TOKYO, Feb 20, 2019 – (JCN Newswire) – Prince of Songkla University Phuket Campus (PSU) and Hitachi, Ltd. (TSE: 6501) have commenced a program of joint research in the field of Thai natural language processing(1). As the first phase of this research, both parties have jointly developed an AI-driven prototype sentiment analysis engine capable of classifying documents written in the Thai language into positive, negative, and neutral sentiment categories.
The engine analyses expressions using a sentiment dictionary refined based on approximately 100 million words of the Thai language data gathered from various social media. Although Thai has numerous specialised spoken language expressions and is known for being more difficult to process than other languages, the engine can perform high-precision sentiment analysis with support for spoken Thai expressions used on social media.
PSU and Hitachi will work towards practical applications of the engine, utilising real-time data posted on Facebook, Twitter and other social media to perform joint evaluations of the prototype, with plans to implement it as part of Hitachi’s Sentiment Analysis Service(2) come April 2019.
In Thailand, mobile devices are gaining widespread popularity at an exponential rate, with a high rate of social media penetration across the country. Thailand has a population of around 69 million, out of which approximately 50 million are Facebook users, and 12 million are Twitter users(3). There is demand to develop products and services based on messaging patterns unique to Thai people on social media. The Thai language has numerous unique spoken language expressions, and many users make frequent use of non-standard spellings, newly created onomatopoeic words and emoticons, which can be difficult to process. Because of such challenges, a massive amount of data pre-processing is required, in order to compensate for inconsistencies in how expressions are displayed in written form.

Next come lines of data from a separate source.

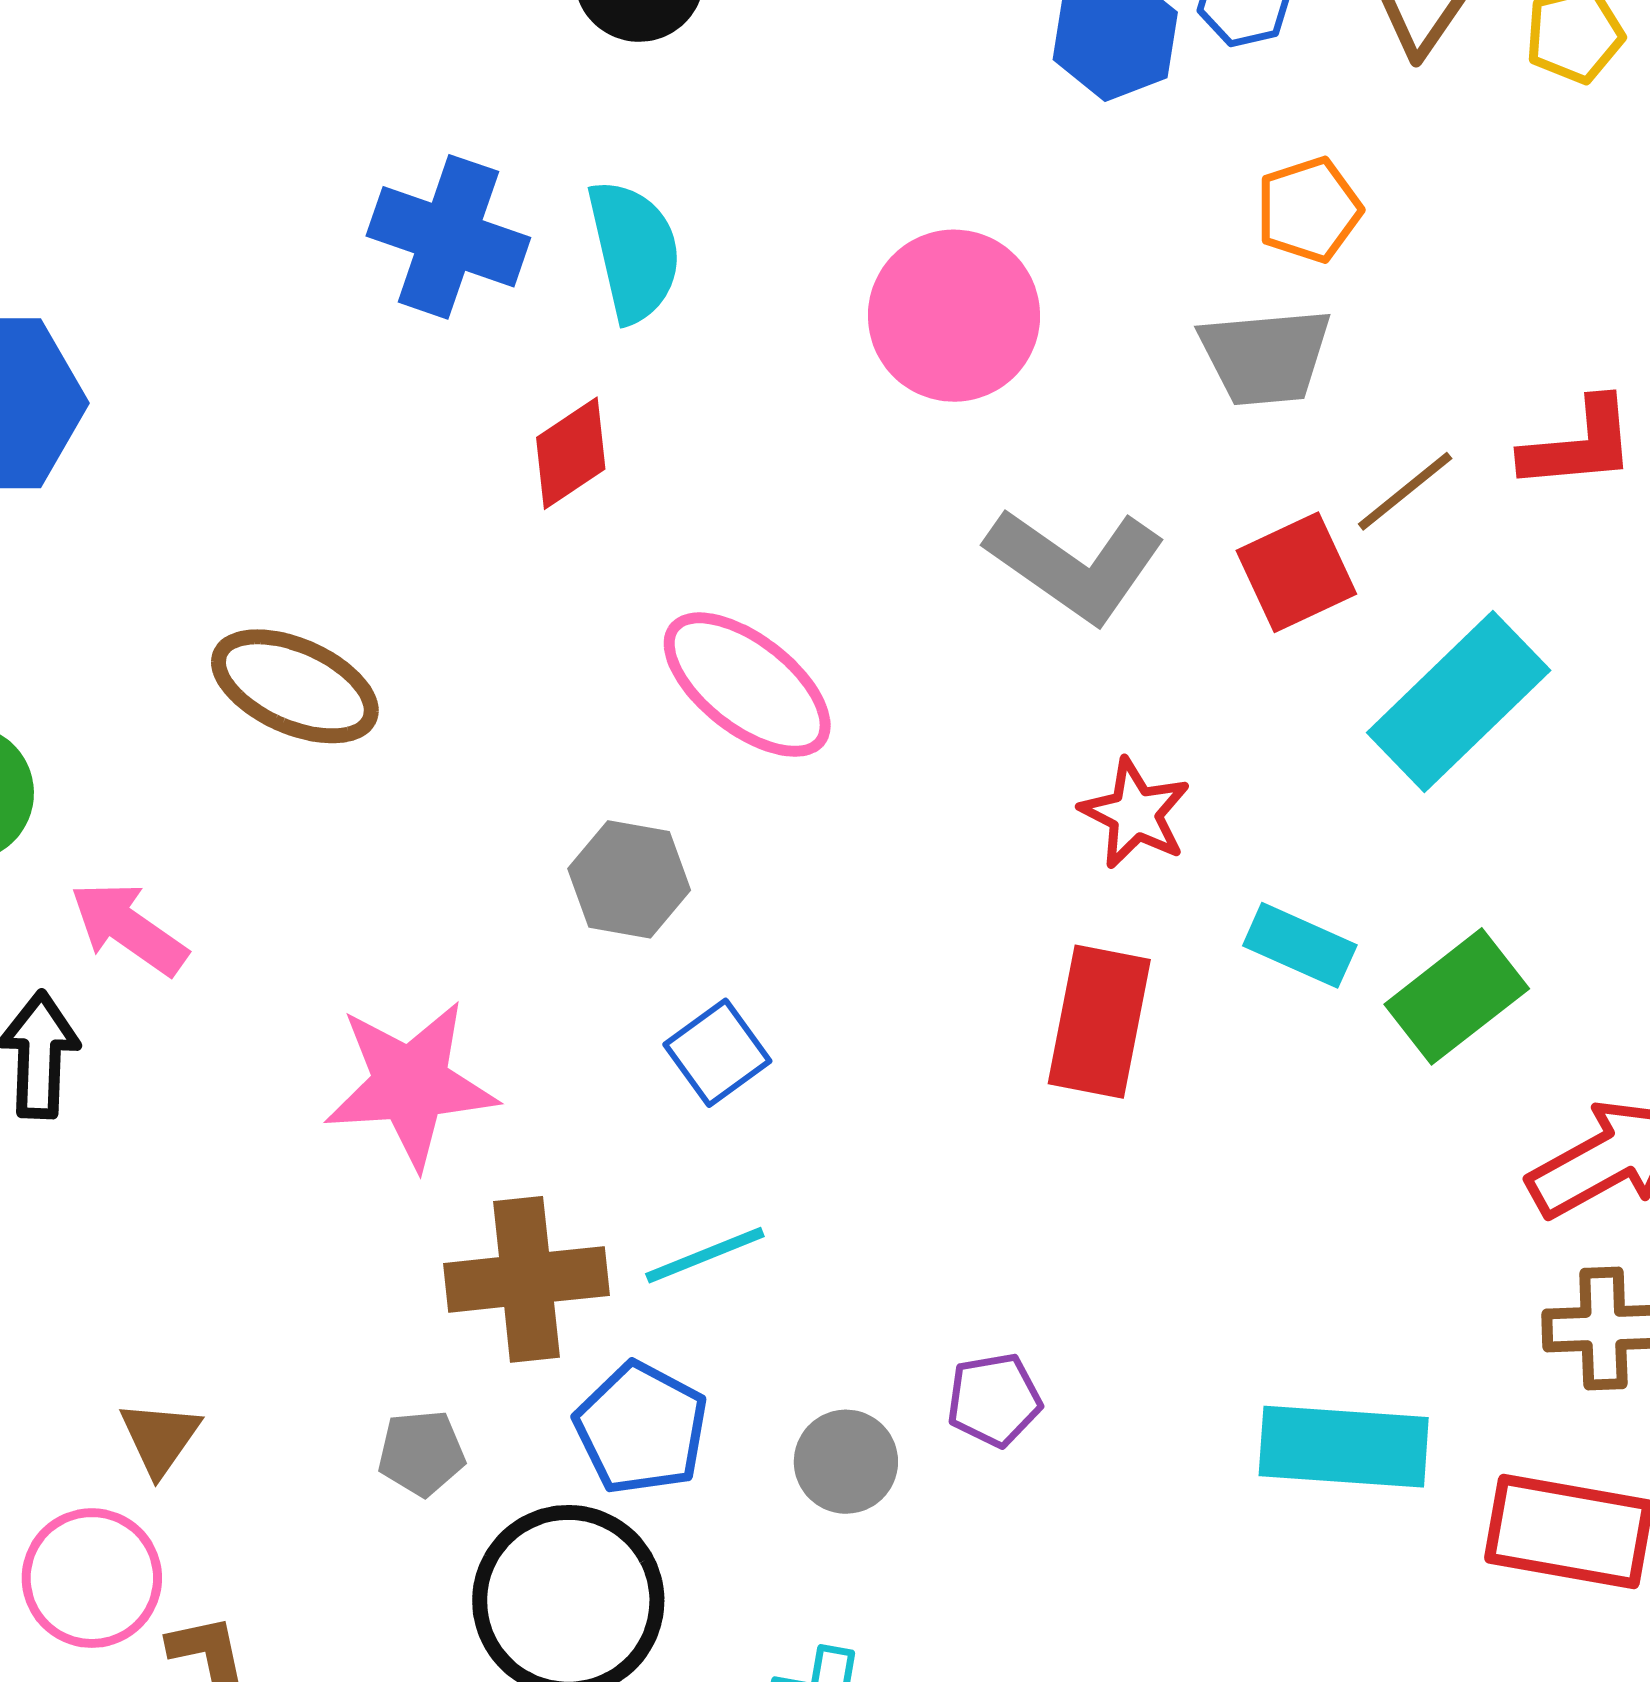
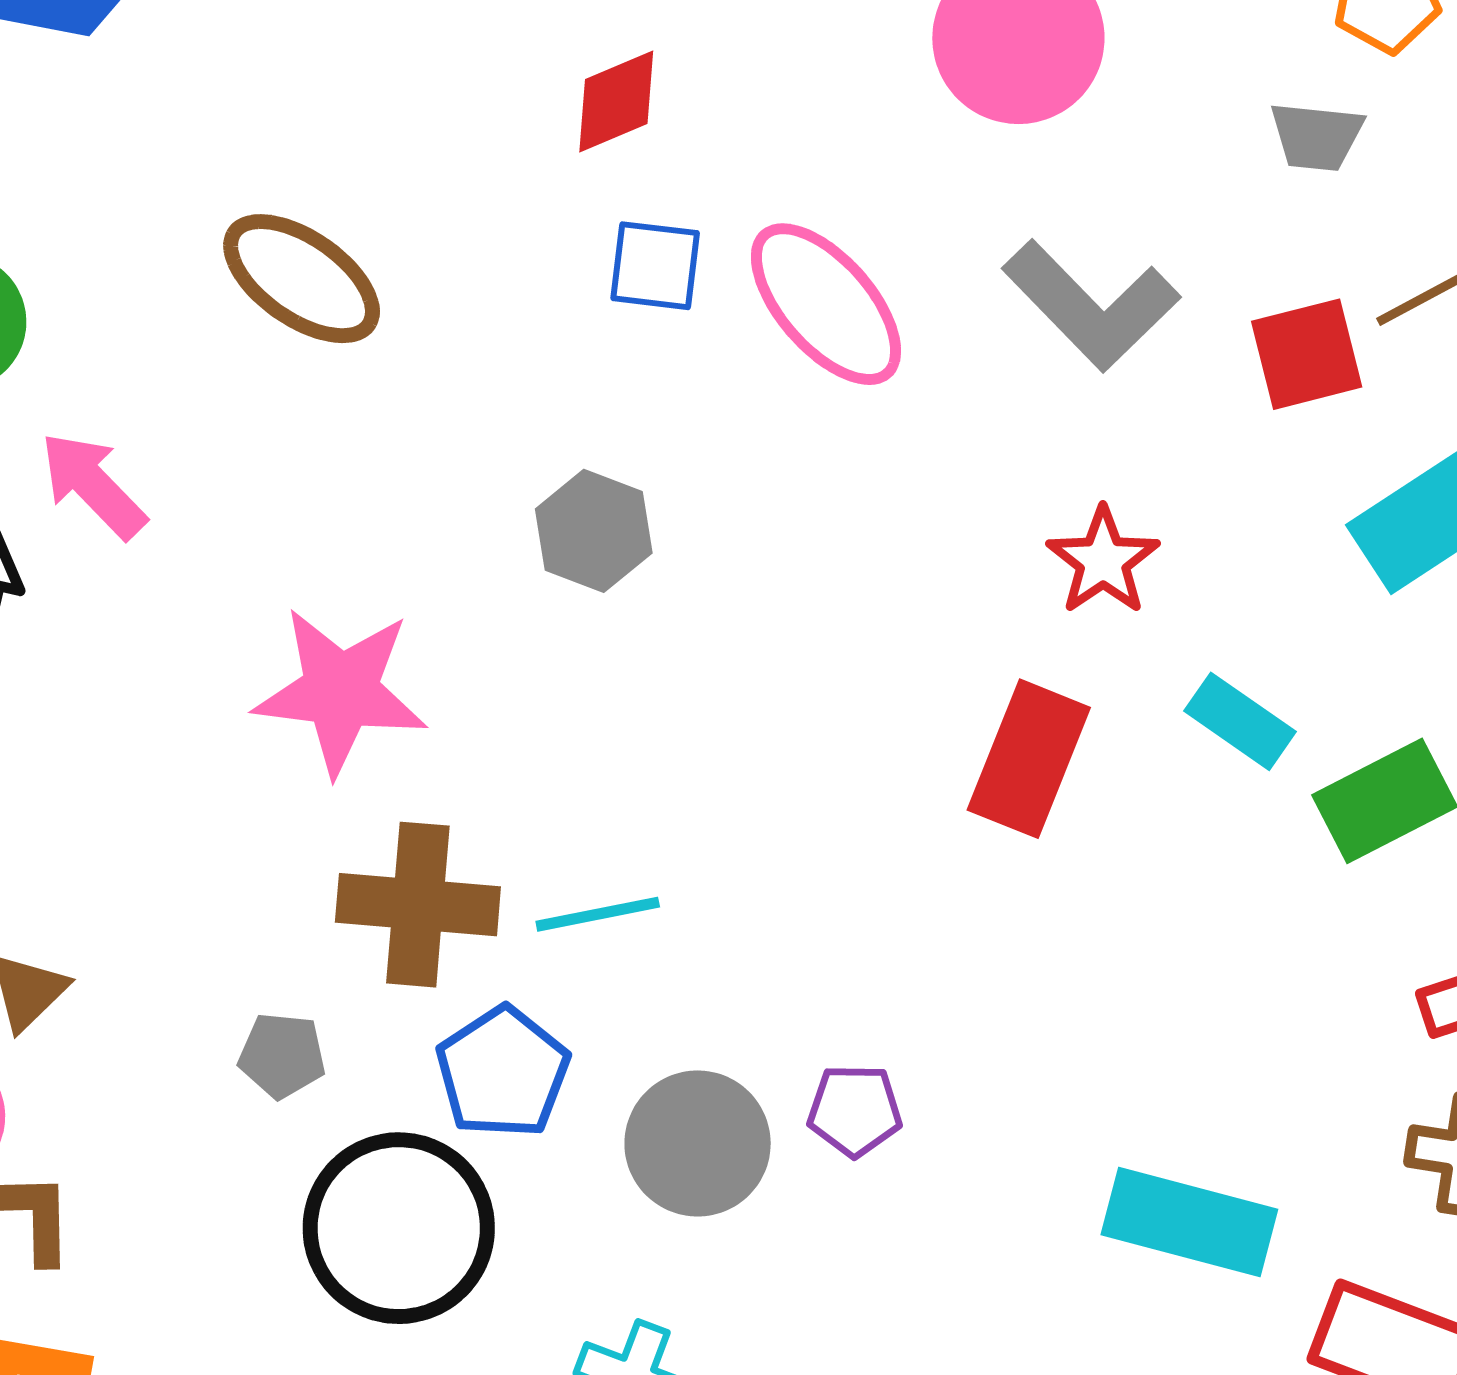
gray trapezoid: (1265, 356) -> (1316, 136), size x0.7
pink ellipse: (747, 685) -> (826, 304), moved
blue square: (717, 1053) -> (655, 266), moved, turned 32
gray circle: (846, 1462) -> (698, 1143), size x1.4

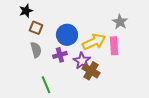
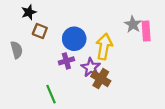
yellow arrow: (94, 42) -> (104, 47), turned -55
pink rectangle: (114, 46) -> (146, 31), moved
gray semicircle: (36, 50) -> (17, 50), moved

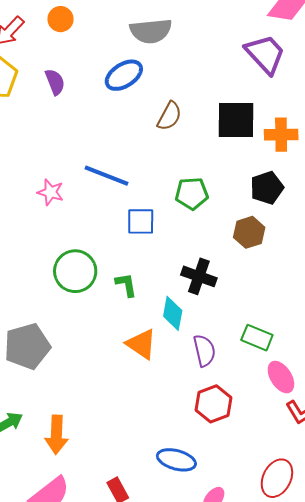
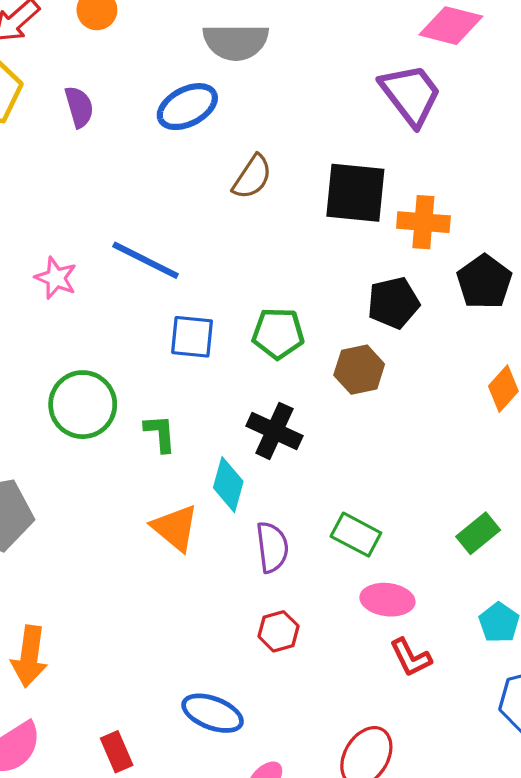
green pentagon: (192, 193) -> (278, 333), moved
pink ellipse: (281, 377) -> (387, 600), turned -56
red hexagon: (214, 404) -> (279, 631), size x0.7

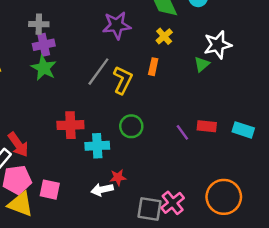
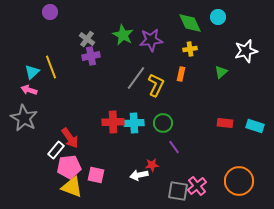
gray cross: (39, 24) -> (87, 39), turned 35
yellow cross: (164, 36) -> (190, 49), turned 32
white star: (218, 45) -> (246, 51), moved
green star: (44, 68) -> (123, 35), moved
purple line: (182, 132) -> (174, 147), moved
cyan cross: (97, 146) -> (134, 123), moved

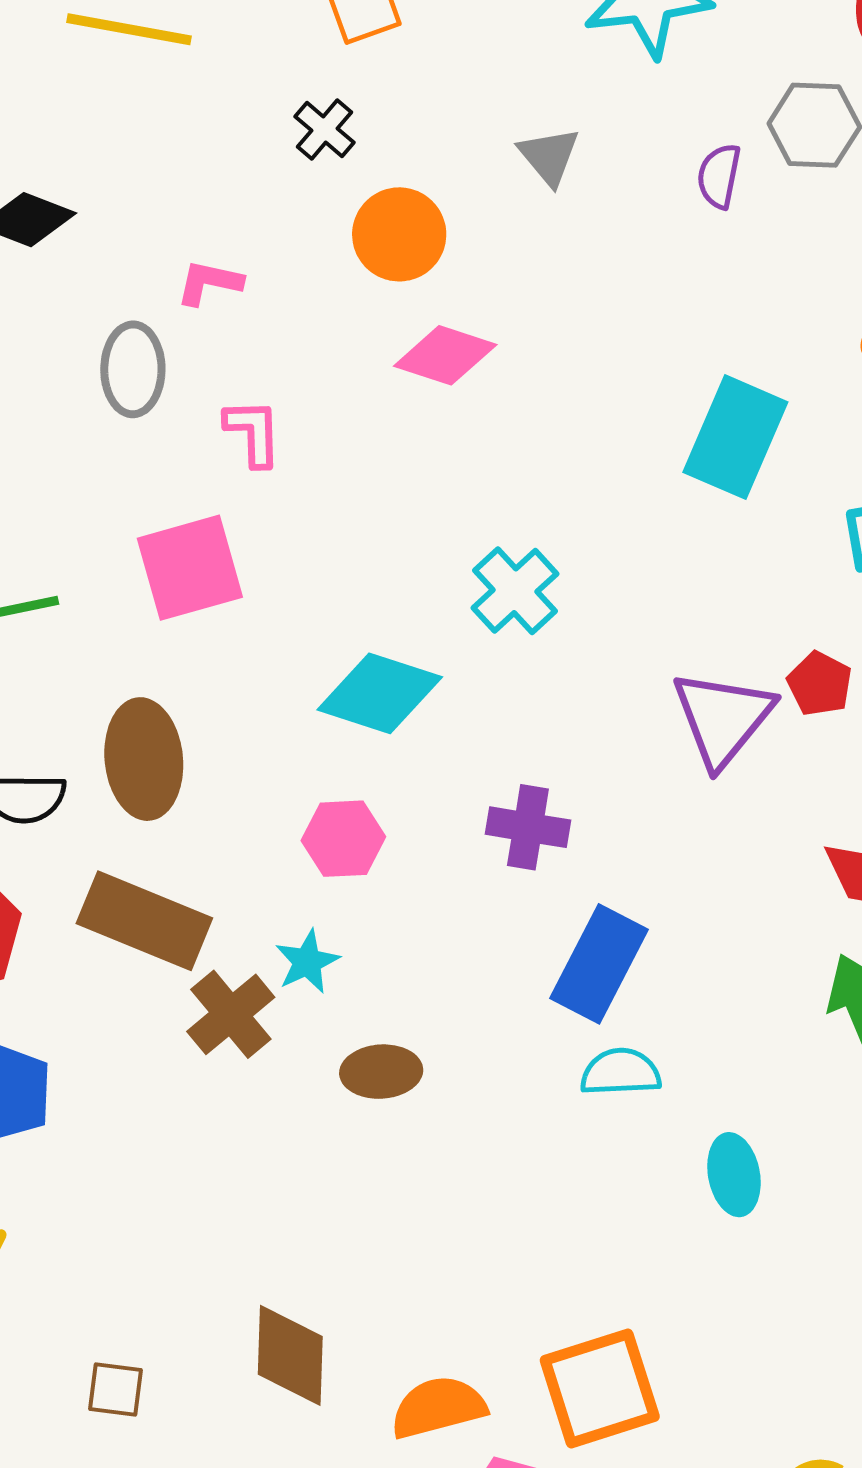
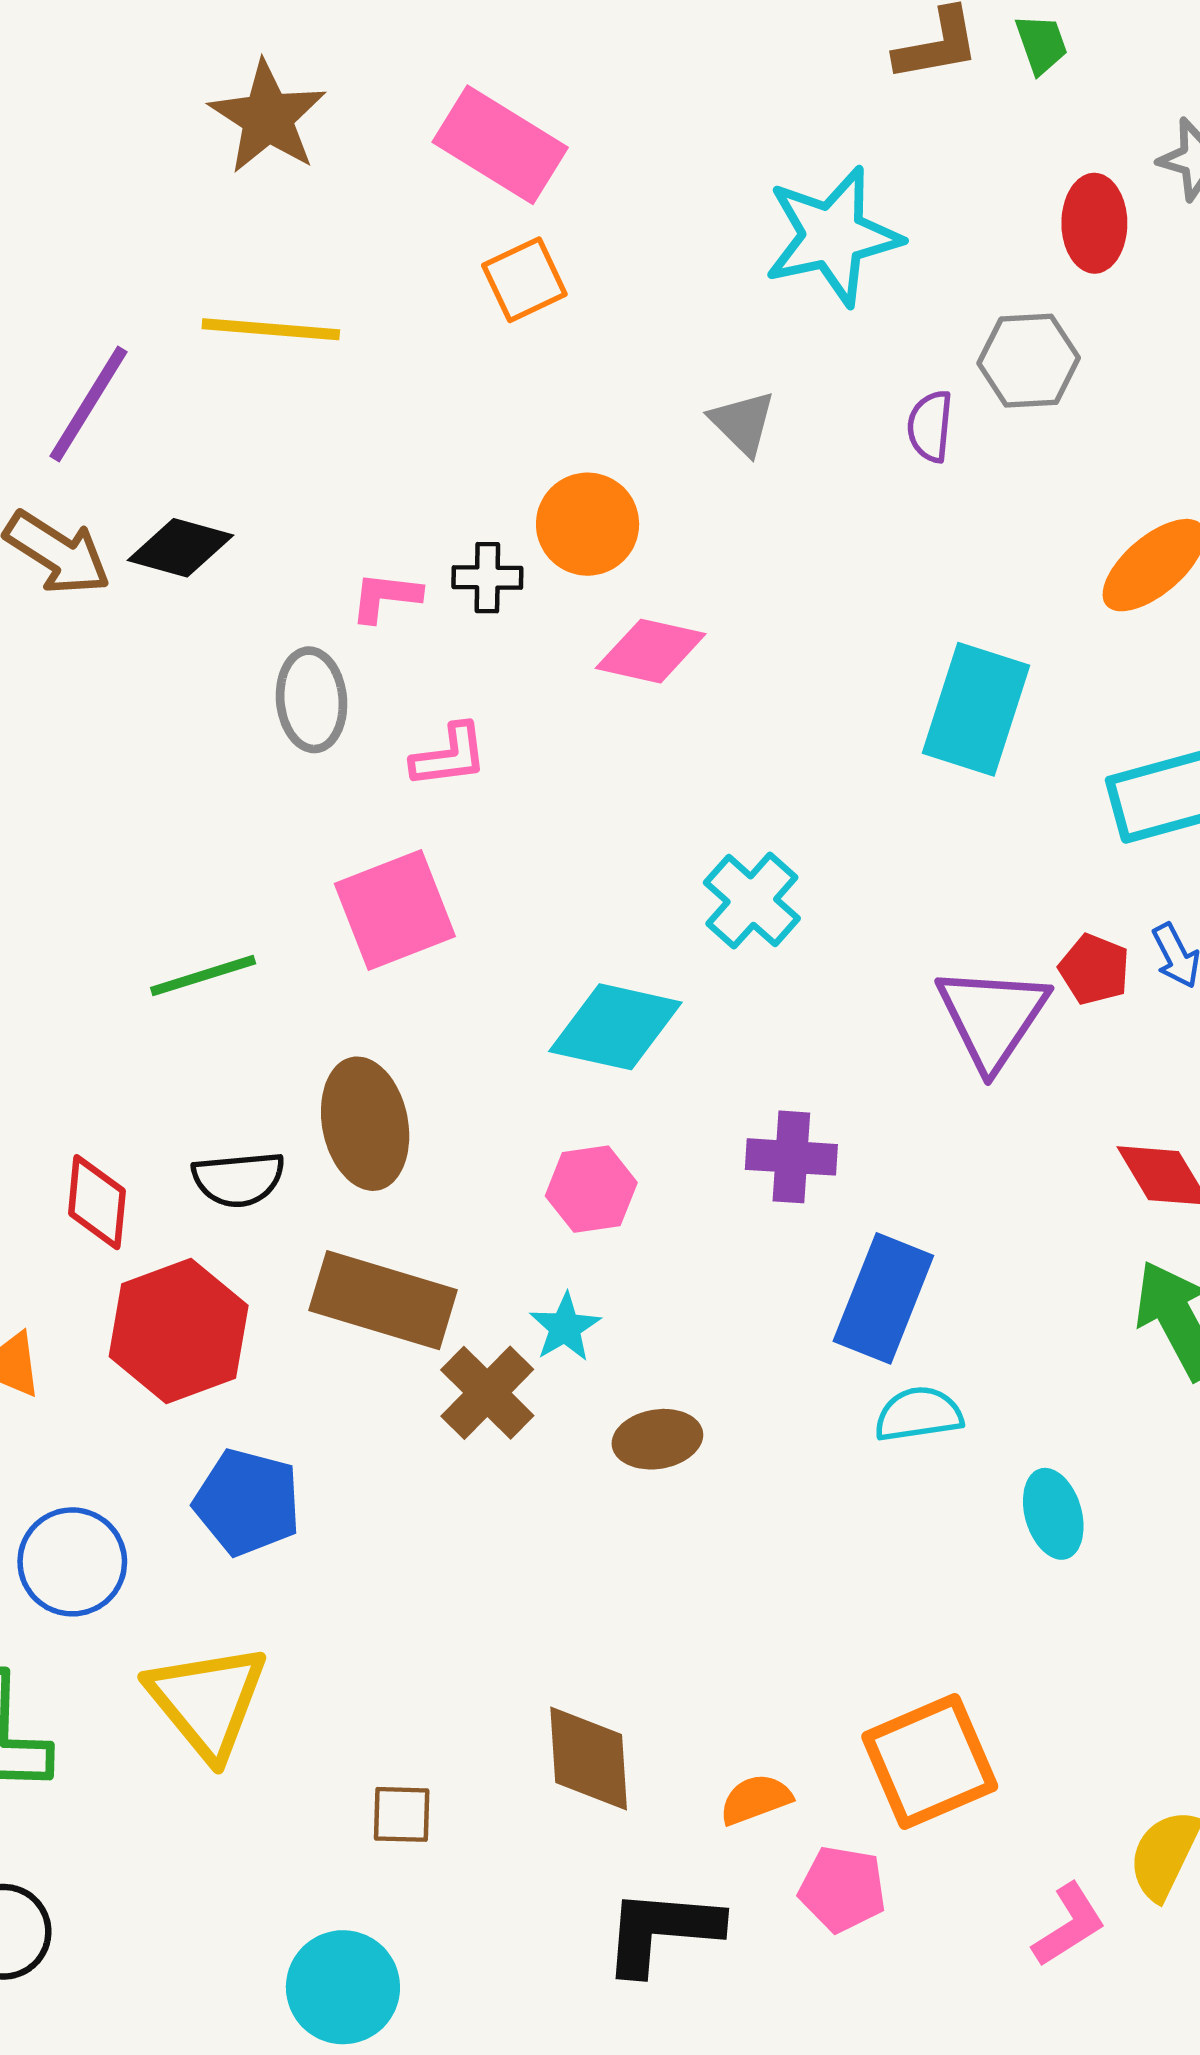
black cross: (325, 130) -> (487, 578), moved, turned -34
pink L-shape: (253, 432) -> (449, 756), turned 90
orange semicircle: (438, 1407) -> (756, 1799), size x0.7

PSU has closely investigated around 100 million words of the Thai language data gathered from various social media, and constructed a large-scale, highly accurate Thai sentiment dictionary, making it one of the leading research institutions in the field of Thai language processing.
Hitachi, as of October 2018, began offering its Sentiment Analysis Service, a technology capable of classifying and visualising customer voices-gathered from Japanese language media, conversation records and various other sources-into around 1,300 topics, feelings and intentions.
The engine is the first collaboration product between PSU and Hitachi, taking advantage of the results of the research conducted by PSU and the system architecture design expertise and data processing technologies elaborated through Hitachi’s large-scale systems development activities. Utilising hybrid noise-removal functionality (which combines machine learning with several other technologies) and PSU’s large-scale, highly accurate sentiment dictionary, the engine is able to analyse Thai language on social media, while handling a diverse range of unique expressions and spellings.
PSU and Hitachi will continue working together to validate the performance of the engine when real-time data is used, further refine analysis accuracy (such as by providing support for seven-stage sentiment evaluation(4)), and aim to commence service provision through Hitachi as of April 2019. Beyond that, both parties will continue to engage in joint development with the aim of further enhancing the analysis engine, such as by adding sentiments based on consideration of context.
(1) Computer processing of language that is typically used for everyday communication (i.e. natural language).
(2) News release (October 1, 2018): Hitachi Launches Sentiment Analysis Service to Classify and Visualize Voices of Customers into Around 1,300 Types of Topics, Feelings, and Intentions Utilising AI
(3) As of January 2019. Source: StatCounter “Social Media Stats Thailand”
(4) Seven-stage evaluation consists of 3 positive stages, 3 negative stages and one neutral stage, for a total of seven stages.